--- Data to use ---
___

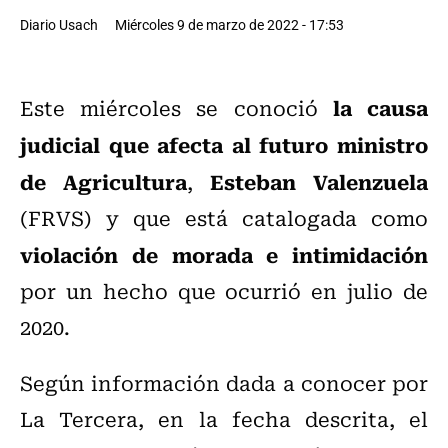
Diario Usach
Miércoles 9 de marzo de 2022 - 17:53
la causa
Este miércoles se conoció
judicial que afecta al futuro ministro
de Agricultura
Esteban Valenzuela
,
(FRVS) y que está catalogada como
violación de morada e intimidación
por un hecho que ocurrió en julio de
2020.
Según información dada a conocer por
La Tercera, en la fecha descrita, el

___

--- Brief ---
Copy exactly, and only, the lines from the line that contains "(FRVS) y que está catalogada como" through the end of the data above.

--- Answer space ---
(FRVS) y que está catalogada como
violación de morada e intimidación
por un hecho que ocurrió en julio de
2020.
Según información dada a conocer por
La Tercera, en la fecha descrita, el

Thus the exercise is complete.